(Task directions) Wherever a picture sits, omit it. Output the rest of the listing exactly.

(Study material)
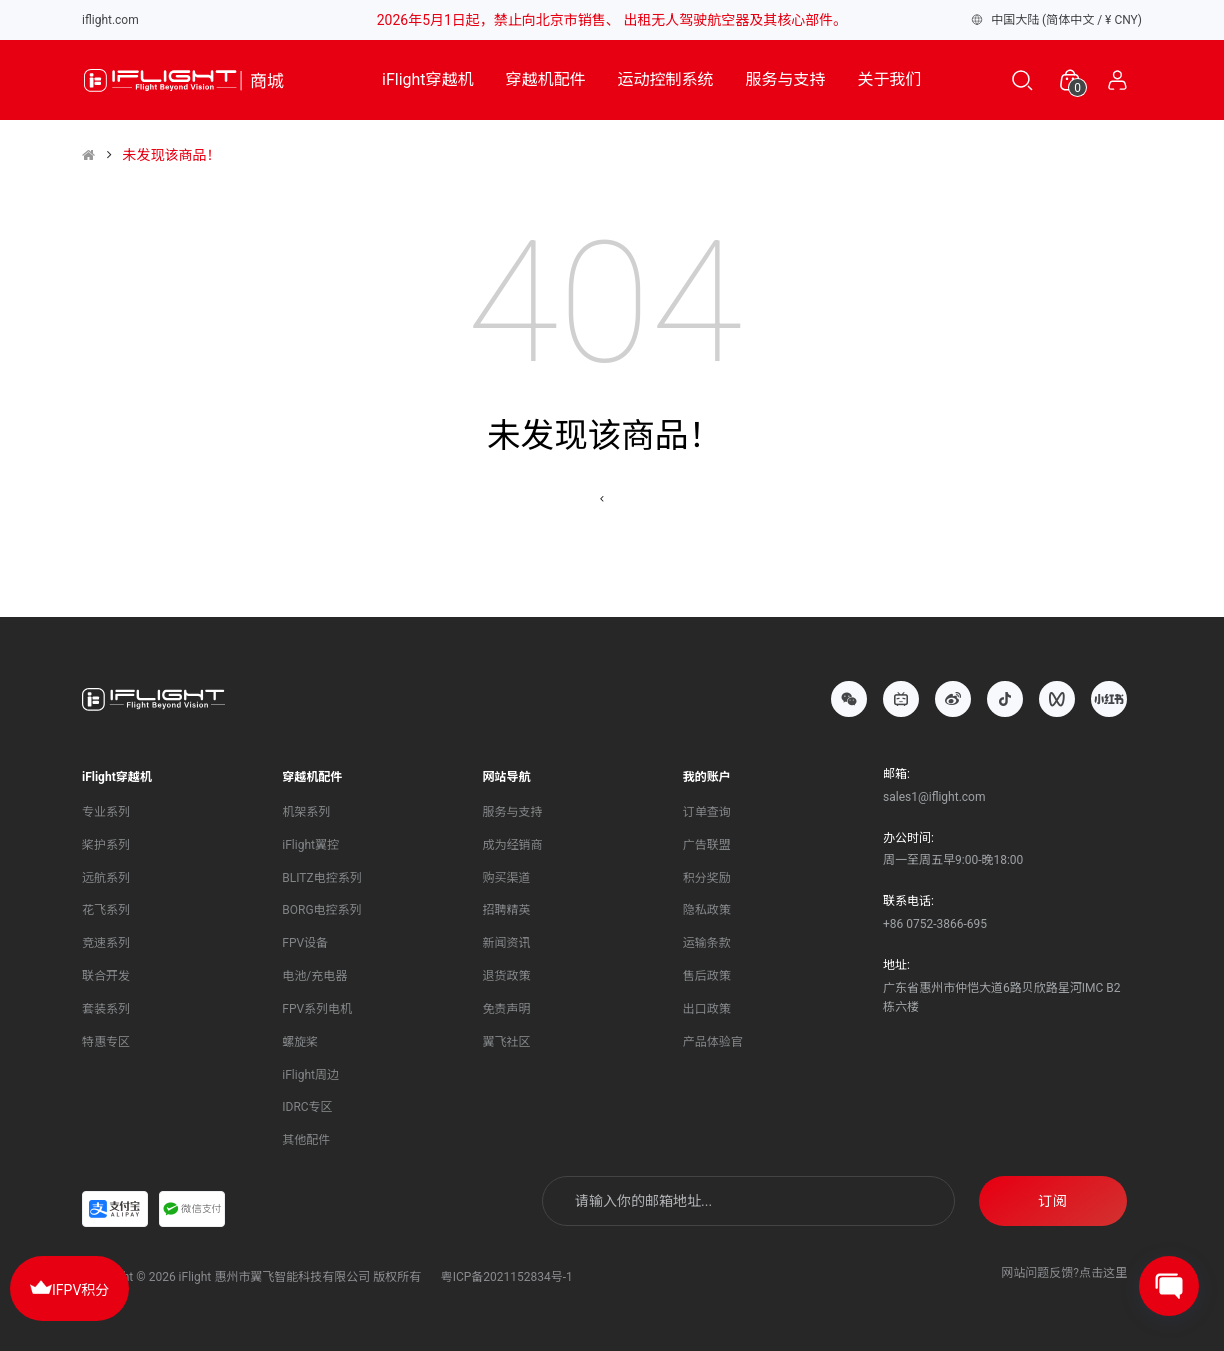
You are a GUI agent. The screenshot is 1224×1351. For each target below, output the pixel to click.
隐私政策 (707, 910)
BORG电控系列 (321, 910)
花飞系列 (106, 910)
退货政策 (507, 976)
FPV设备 (305, 943)
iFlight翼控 (310, 845)
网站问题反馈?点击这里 (1064, 1273)
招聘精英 (507, 910)
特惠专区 (106, 1042)
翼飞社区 (507, 1042)
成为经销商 (513, 845)
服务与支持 (786, 79)
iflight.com (110, 20)
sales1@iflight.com (934, 797)
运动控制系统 (666, 79)
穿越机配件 (546, 79)
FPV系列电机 (317, 1009)
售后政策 (707, 976)
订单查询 (707, 812)
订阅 (1053, 1201)
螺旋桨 (300, 1042)
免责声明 (507, 1009)
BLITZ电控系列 (321, 878)
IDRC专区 (307, 1107)
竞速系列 (106, 943)
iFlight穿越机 (428, 79)
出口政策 (707, 1009)
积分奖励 (707, 878)
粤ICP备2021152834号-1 (507, 1277)
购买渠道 (507, 878)
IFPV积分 (69, 1287)
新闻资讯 (507, 943)
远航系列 (106, 878)
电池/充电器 (314, 976)
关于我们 (890, 79)
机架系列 (306, 812)
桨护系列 (106, 845)
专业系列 (106, 812)
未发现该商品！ (171, 155)
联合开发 (106, 976)
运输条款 (707, 943)
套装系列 (106, 1009)
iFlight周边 (310, 1075)
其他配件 (306, 1140)
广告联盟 (707, 845)
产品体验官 (713, 1042)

(Exercise output)
You are a GUI agent. The screenshot is 1224×1351. For each target below, output the pixel to click.
隐私政策 (707, 910)
BORG电控系列 (321, 910)
花飞系列 (106, 910)
退货政策 (507, 976)
FPV设备 (305, 943)
iFlight翼控 (310, 845)
网站问题反馈?点击这里 (1064, 1273)
招聘精英 (507, 910)
特惠专区 (106, 1042)
翼飞社区 (507, 1042)
成为经销商 (513, 845)
服务与支持 (786, 79)
iflight.com (110, 20)
sales1@iflight.com (934, 797)
运动控制系统 (666, 79)
穿越机配件 (546, 79)
FPV系列电机 (317, 1009)
售后政策 (707, 976)
订单查询 (707, 812)
订阅 (1053, 1201)
螺旋桨 (300, 1042)
免责声明 (507, 1009)
BLITZ电控系列 (321, 878)
IDRC专区 (307, 1107)
竞速系列 (106, 943)
iFlight穿越机 (428, 79)
出口政策 (707, 1009)
积分奖励 (707, 878)
粤ICP备2021152834号-1 (507, 1277)
购买渠道 (507, 878)
IFPV积分 (69, 1287)
新闻资讯 (507, 943)
远航系列 (106, 878)
电池/充电器 (314, 976)
关于我们 (890, 79)
机架系列 (306, 812)
桨护系列 (106, 845)
专业系列 (106, 812)
未发现该商品！ (171, 155)
联合开发 (106, 976)
运输条款 (707, 943)
套装系列 (106, 1009)
iFlight周边 (310, 1075)
其他配件 (306, 1140)
广告联盟 (707, 845)
产品体验官 (713, 1042)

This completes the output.